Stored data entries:
----
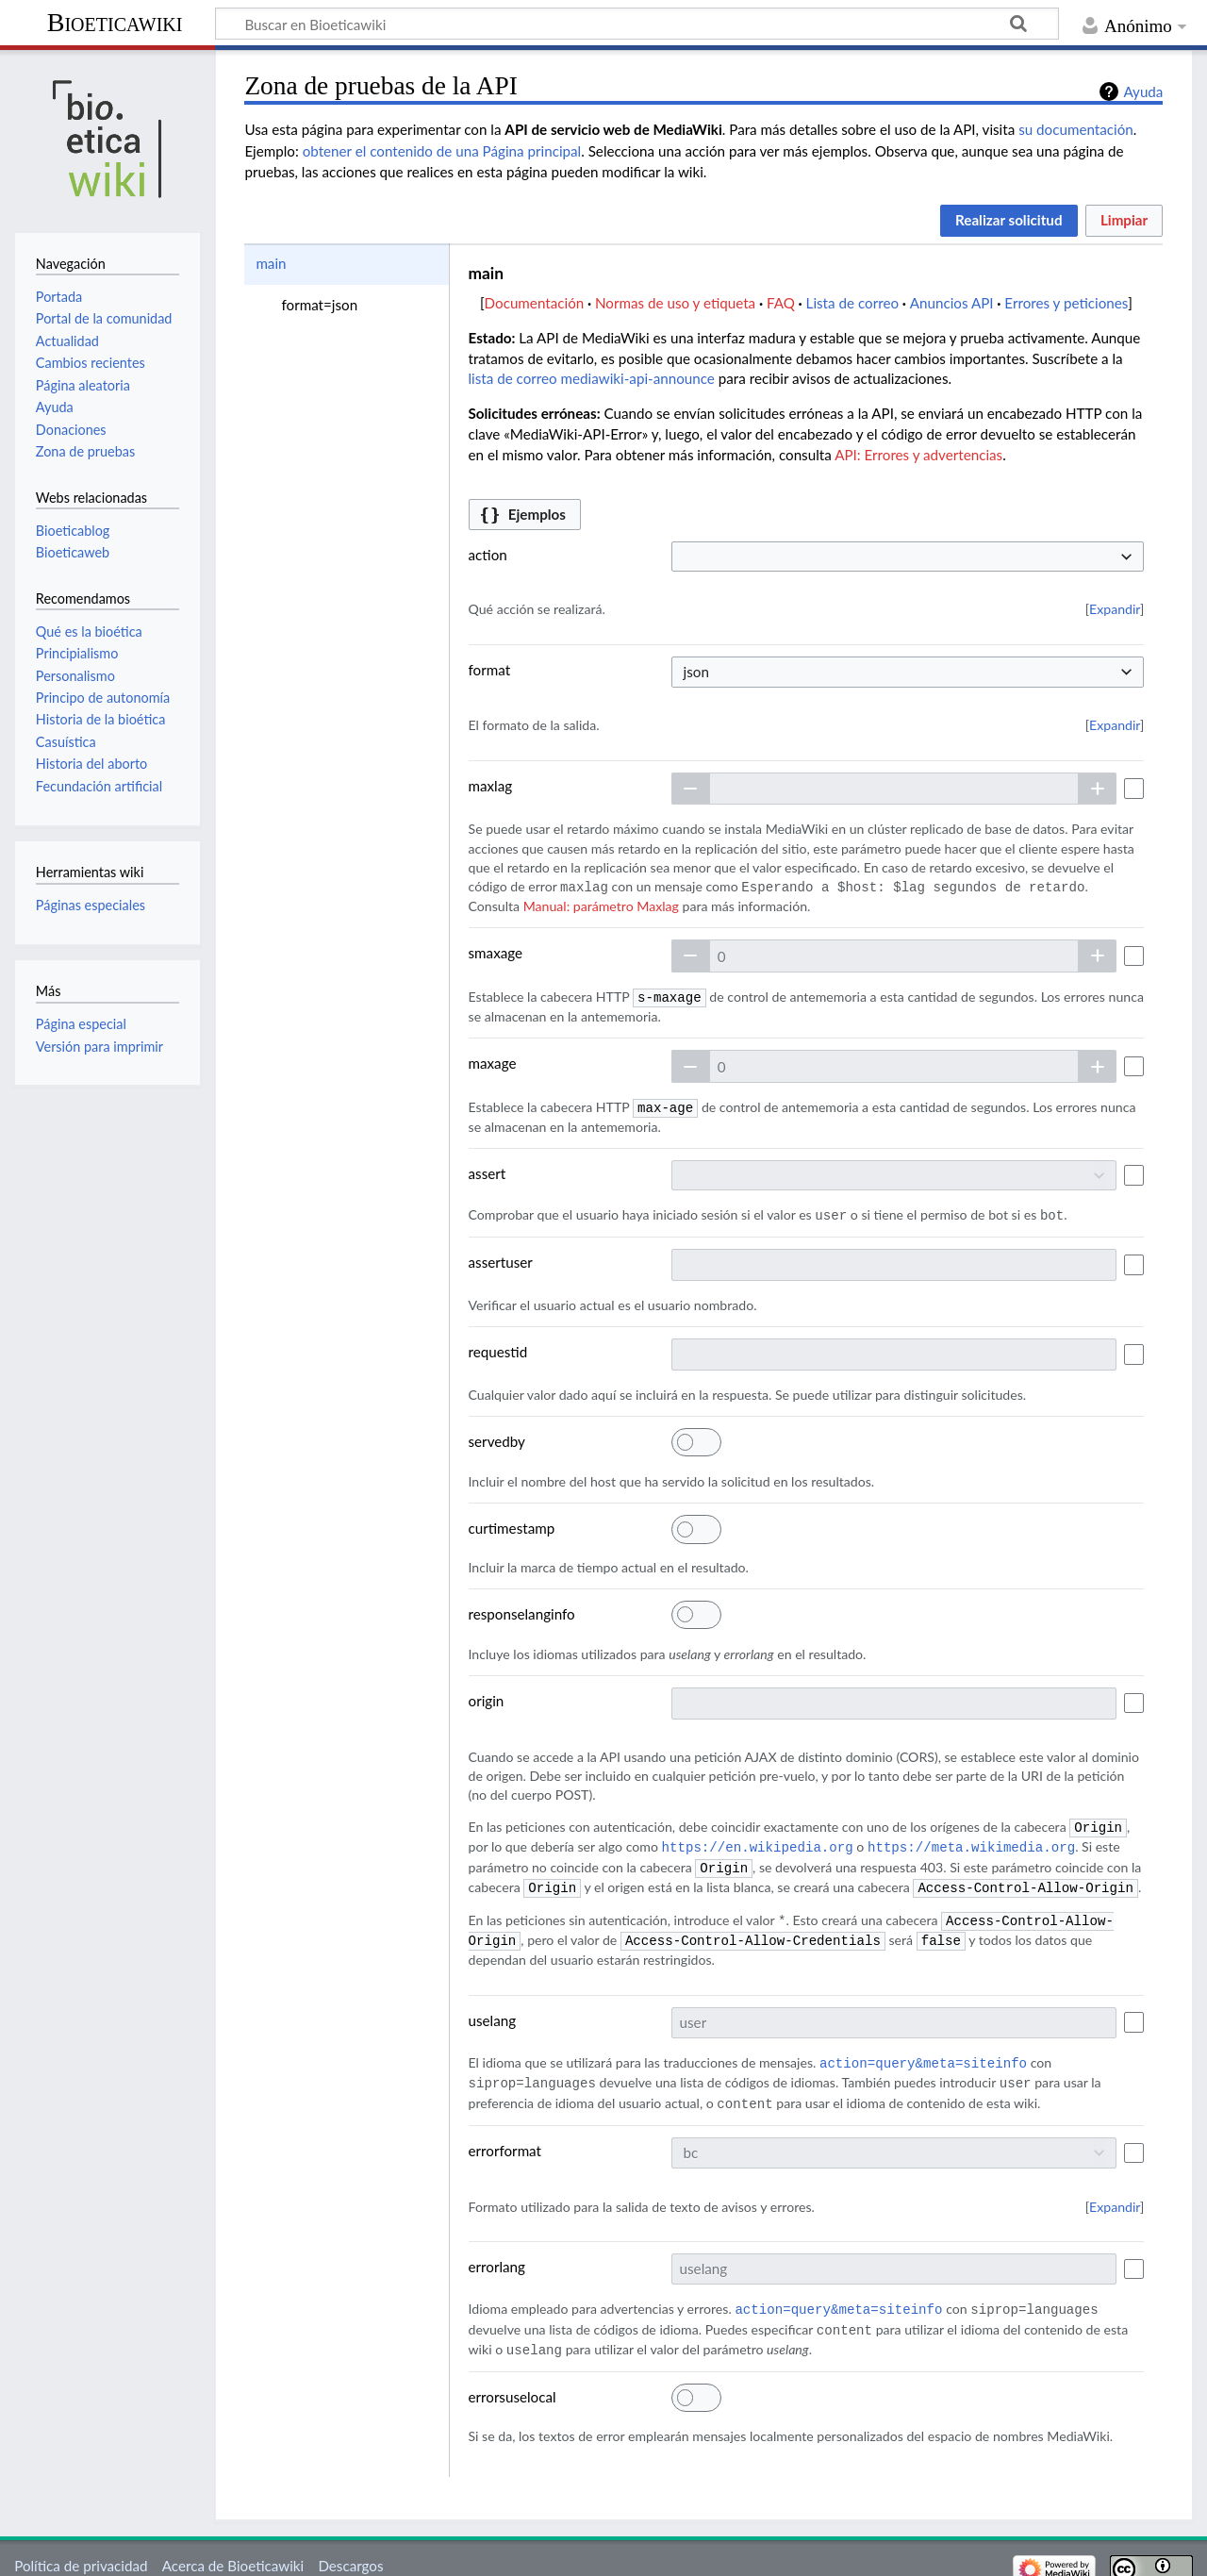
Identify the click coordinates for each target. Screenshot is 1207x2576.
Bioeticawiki (115, 22)
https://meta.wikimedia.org (971, 1842)
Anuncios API (952, 302)
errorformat (505, 2138)
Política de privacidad (80, 2550)
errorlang (497, 2254)
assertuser (501, 1258)
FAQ (781, 302)
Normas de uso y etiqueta (675, 302)
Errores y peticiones (1066, 302)
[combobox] (908, 556)
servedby (497, 1437)
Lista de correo (852, 302)
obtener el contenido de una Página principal (442, 150)
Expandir (1114, 609)
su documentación (1075, 129)
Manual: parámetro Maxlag (601, 905)
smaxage (496, 951)
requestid (498, 1347)
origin (486, 1696)
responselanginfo (522, 1610)
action (488, 554)
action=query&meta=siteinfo (923, 2053)
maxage (493, 1061)
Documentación (535, 302)
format (490, 669)
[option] (346, 264)
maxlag (491, 785)
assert (487, 1170)
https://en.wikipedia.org (757, 1842)
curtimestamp (512, 1524)
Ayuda (1143, 91)
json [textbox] (696, 671)
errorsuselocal (512, 2381)
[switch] (696, 1438)
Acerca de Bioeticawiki (233, 2550)
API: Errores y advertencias (918, 454)
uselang (493, 2011)
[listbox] (346, 284)
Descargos (350, 2550)
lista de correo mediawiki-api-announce (592, 378)
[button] (1009, 221)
----
• [Try it]
Show all lines from the entries that hold "meta".

• [Solution to the exercise]
https://meta.wikimedia.org (971, 1842)
action=query&meta=siteinfo (923, 2053)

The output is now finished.